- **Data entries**
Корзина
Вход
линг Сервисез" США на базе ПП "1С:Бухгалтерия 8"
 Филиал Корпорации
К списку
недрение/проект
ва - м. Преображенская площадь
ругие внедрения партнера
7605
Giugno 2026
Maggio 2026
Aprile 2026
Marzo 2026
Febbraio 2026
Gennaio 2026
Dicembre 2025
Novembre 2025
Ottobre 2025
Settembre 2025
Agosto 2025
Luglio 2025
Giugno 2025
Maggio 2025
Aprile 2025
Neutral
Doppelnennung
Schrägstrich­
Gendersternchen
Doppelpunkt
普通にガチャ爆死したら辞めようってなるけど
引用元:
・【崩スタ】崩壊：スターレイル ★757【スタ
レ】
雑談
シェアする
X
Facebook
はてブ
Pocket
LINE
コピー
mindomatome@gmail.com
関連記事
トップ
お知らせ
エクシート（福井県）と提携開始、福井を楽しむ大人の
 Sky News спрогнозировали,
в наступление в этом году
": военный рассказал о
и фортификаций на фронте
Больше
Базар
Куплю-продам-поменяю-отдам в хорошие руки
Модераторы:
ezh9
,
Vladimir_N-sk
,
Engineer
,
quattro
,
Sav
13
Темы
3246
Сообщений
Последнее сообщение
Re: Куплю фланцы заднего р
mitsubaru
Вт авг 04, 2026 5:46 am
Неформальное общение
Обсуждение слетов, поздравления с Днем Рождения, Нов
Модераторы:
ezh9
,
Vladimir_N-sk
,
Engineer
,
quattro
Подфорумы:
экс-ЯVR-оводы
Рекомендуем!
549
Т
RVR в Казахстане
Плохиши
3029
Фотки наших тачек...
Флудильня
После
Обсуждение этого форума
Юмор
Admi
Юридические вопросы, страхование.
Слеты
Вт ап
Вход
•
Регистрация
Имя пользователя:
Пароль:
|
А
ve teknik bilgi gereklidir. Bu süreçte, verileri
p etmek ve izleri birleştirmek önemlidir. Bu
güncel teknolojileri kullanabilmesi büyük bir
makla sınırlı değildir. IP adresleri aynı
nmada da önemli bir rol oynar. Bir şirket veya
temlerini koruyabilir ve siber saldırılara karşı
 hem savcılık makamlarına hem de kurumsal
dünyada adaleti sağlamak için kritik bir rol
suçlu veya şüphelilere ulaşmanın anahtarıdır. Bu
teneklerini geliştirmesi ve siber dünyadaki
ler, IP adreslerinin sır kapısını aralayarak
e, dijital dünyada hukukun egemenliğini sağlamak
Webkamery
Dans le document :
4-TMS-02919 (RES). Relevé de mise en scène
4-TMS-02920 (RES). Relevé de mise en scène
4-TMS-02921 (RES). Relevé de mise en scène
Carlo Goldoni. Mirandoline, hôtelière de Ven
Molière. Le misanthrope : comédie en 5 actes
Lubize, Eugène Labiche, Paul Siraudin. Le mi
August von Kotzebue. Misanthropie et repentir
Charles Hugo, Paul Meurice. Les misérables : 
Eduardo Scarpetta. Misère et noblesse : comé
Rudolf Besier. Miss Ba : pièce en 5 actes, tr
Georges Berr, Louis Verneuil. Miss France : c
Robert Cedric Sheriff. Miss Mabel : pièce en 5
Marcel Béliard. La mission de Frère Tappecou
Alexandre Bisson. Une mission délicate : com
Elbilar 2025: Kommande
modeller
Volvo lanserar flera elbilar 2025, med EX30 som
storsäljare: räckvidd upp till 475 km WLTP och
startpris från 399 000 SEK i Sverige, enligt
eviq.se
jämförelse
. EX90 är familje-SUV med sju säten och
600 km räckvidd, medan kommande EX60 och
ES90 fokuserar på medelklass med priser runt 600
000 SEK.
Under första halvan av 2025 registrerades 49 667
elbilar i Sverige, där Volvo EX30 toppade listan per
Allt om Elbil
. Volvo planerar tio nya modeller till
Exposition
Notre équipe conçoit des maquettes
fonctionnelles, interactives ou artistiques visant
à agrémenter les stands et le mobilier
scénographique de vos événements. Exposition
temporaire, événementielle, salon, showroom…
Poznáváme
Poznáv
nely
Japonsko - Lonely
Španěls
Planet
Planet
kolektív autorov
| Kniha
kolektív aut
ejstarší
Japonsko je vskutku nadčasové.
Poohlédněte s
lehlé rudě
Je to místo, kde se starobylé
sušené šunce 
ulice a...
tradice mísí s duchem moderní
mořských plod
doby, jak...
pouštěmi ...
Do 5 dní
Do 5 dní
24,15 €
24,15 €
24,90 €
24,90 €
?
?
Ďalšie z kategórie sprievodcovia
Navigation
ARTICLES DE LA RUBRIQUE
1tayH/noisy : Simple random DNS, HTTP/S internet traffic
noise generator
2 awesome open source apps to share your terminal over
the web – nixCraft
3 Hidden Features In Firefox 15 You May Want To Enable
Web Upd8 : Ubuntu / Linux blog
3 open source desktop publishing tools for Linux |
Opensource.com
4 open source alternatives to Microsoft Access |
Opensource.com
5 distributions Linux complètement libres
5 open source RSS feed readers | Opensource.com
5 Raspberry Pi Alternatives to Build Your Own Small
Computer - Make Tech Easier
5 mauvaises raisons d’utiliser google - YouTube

- **Exercise details**
Starting with the line with "Japonsko je vskutku nadčasové." above and going on through the line with "3 open source", transcribe every line exactly, both ends included, and add nothing.

- **Solution to the problem**
Japonsko je vskutku nadčasové.
Poohlédněte s
lehlé rudě
Je to místo, kde se starobylé
sušené šunce 
ulice a...
tradice mísí s duchem moderní
mořských plod
doby, jak...
pouštěmi ...
Do 5 dní
Do 5 dní
24,15 €
24,15 €
24,90 €
24,90 €
?
?
Ďalšie z kategórie sprievodcovia
Navigation
ARTICLES DE LA RUBRIQUE
1tayH/noisy : Simple random DNS, HTTP/S internet traffic
noise generator
2 awesome open source apps to share your terminal over
the web – nixCraft
3 Hidden Features In Firefox 15 You May Want To Enable
Web Upd8 : Ubuntu / Linux blog
3 open source desktop publishing tools for Linux |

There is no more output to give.